● **Exercise aim**: Return the data exactly, apart from leaving out the pictures.

● **Data listing**:
◇ ◇ ◇ ◇ ◇ ◇ ◇

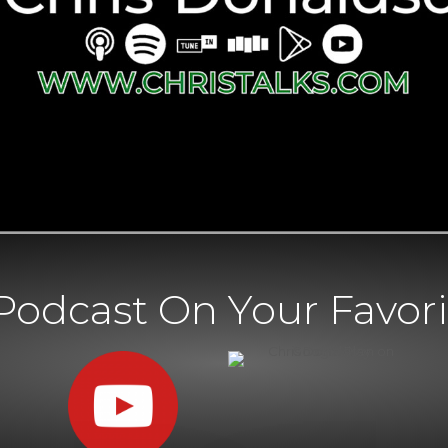
Podcast On Your Favori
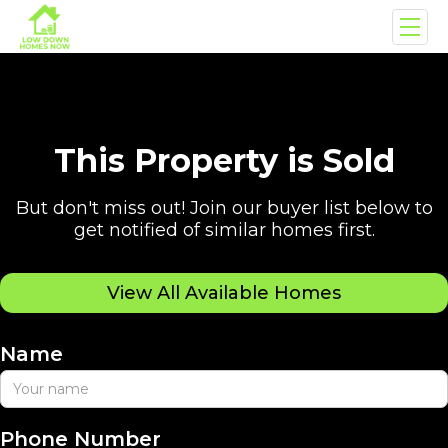
This Property is Sold
But don't miss out! Join our buyer list below to
get notified of similar homes first.
View All Available Homes
Name
Phone Number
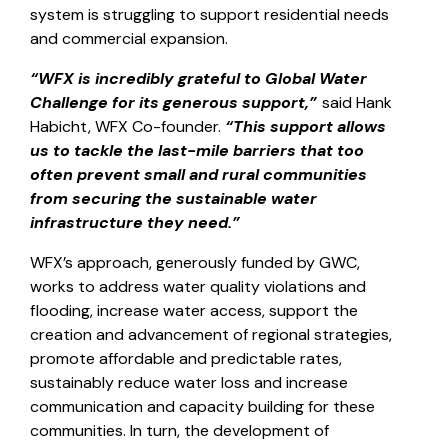
system is struggling to support residential needs
and commercial expansion.
“WFX is incredibly grateful to Global Water
Challenge for its generous support,”
said Hank
Habicht, WFX Co-founder.
“This support allows
us to tackle the last-mile barriers that too
often prevent small and rural communities
from securing the sustainable water
infrastructure they need.”
WFX’s approach, generously funded by GWC,
works to address water quality violations and
flooding, increase water access, support the
creation and advancement of regional strategies,
promote affordable and predictable rates,
sustainably reduce water loss and increase
communication and capacity building for these
communities. In turn, the development of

◇ ◇ ◇ ◇ ◇ ◇ ◇

● **Output**:
Podcast On Your Favori
This Property is Sold
But don't miss out! Join our buyer list below to
get notified of similar homes first.
View All Available Homes
Name
Phone Number
system is struggling to support residential needs
and commercial expansion.
“WFX is incredibly grateful to Global Water
Challenge for its generous support,”
said Hank
Habicht, WFX Co-founder.
“This support allows
us to tackle the last-mile barriers that too
often prevent small and rural communities
from securing the sustainable water
infrastructure they need.”
WFX’s approach, generously funded by GWC,
works to address water quality violations and
flooding, increase water access, support the
creation and advancement of regional strategies,
promote affordable and predictable rates,
sustainably reduce water loss and increase
communication and capacity building for these
communities. In turn, the development of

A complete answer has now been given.